Du Droit À La Communication Chez Dior et Cartier

Parles nous de ton parcours? 

Après un BAC L je me suis lancée dans une Licence de droit à Assas. C’était très intéressant, j’y ai acquis une bonne méthode de travail, de l’autonomie et un sacré sens de l’organisation. Pour autant, à la fin de la troisième année, licence en main, je me suis rendue compte que le droit n’était pas fait pour moi. Ayant pris conscience de ça un peu tard,  je n’ai pas pu passer de concours ou candidater à d’autres master. 

Deux solutions s’offraient à moi, faire une année de césure et partir surfer un an en Australie ou faire une Licence de Science politique à Assas et candidater à des master/écoles l’année suivante.  

J’ai opté pour la Licence de Science Politique tout en sachant que, ce qui m’attirait depuis longtemps c’était le monde de la communication, et plus particulièrement la publicité et la construction par les marques de leur image. 

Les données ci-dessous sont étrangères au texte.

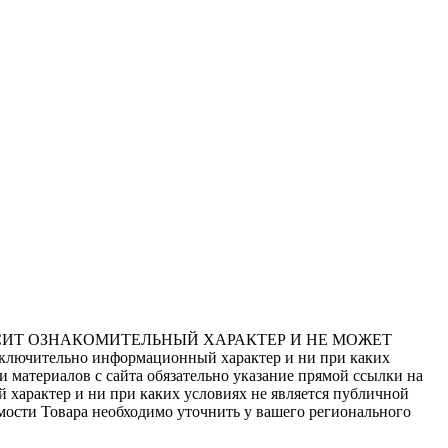
СИТ ОЗНАКОМИТЕЛЬНЫЙ ХАРАКТЕР И НЕ МОЖЕТ
сключительно информационный характер и ни при каких
 материалов с сайта обязательно указание прямой ссылки на
 характер и ни при каких условиях не является публичной
мости Товара необходимо уточнить у вашего регионального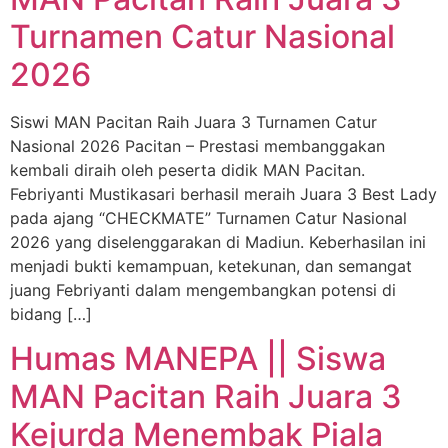
Turnamen Catur Nasional
2026
Siswi MAN Pacitan Raih Juara 3 Turnamen Catur
Nasional 2026 Pacitan – Prestasi membanggakan
kembali diraih oleh peserta didik MAN Pacitan.
Febriyanti Mustikasari berhasil meraih Juara 3 Best Lady
pada ajang “CHECKMATE” Turnamen Catur Nasional
2026 yang diselenggarakan di Madiun. Keberhasilan ini
menjadi bukti kemampuan, ketekunan, dan semangat
juang Febriyanti dalam mengembangkan potensi di
bidang […]
Humas MANEPA || Siswa
MAN Pacitan Raih Juara 3
Kejurda Menembak Piala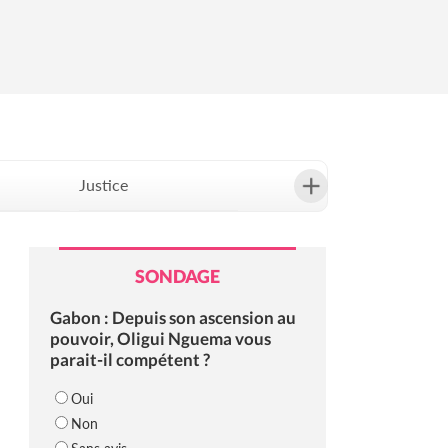
Justice
Société
SONDAGE
Gabon : Depuis son ascension au
pouvoir, Oligui Nguema vous
parait-il compétent ?
Oui
Non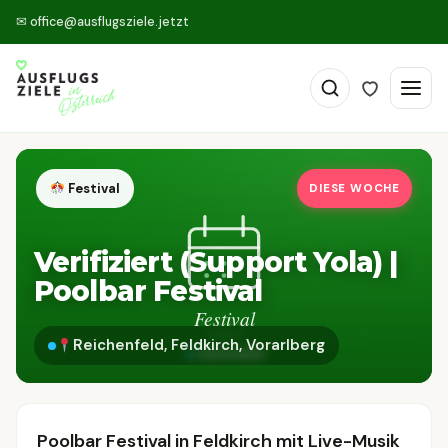
✉
office@ausflugsziele.jetzt
Festival
DIESE WOCHE
Verifiziert (Support Yola) |
Poolbar Festival
Reichenfeld, Feldkirch, Vorarlberg
Poolbar Festival in Feldkirch mit Live-Musik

Science po c’était intéressant mais ça ne me passionnait pas plus que ça, j’ai postulé en parallèle des cours à un stage en communication. J’ai tout tenté : agences, boîtes, start-up… et pour être honnête, j’ai essuyé des dizaines de refus à des lettres de motivation pourtant personnalisées. N’ayant aucune expérience et un parcours qui n’avait rien à voir avec le monde de la communication, donc ce n’était pas surprenant. Pourtant un jour j’ai reçu un mail du co-fondateur de la start up Au Pas De Courses. J’ai été prise à temps partiel pendant six mois. Je ne les remercierais jamais assez de m’avoir fait confiance, d’avoir été aussi arrangeant vis-à-vis de mes cours et surtout de m’avoir autant appris. En parlant des cours, ils n’étaient pas du tout aménagés pour faire un stage en parallèle. J’ai pu compter sur l’aide de mes amis qui me fournissaient leurs notes et m’expliquaient les notions lorsque je ne les comprenais pas.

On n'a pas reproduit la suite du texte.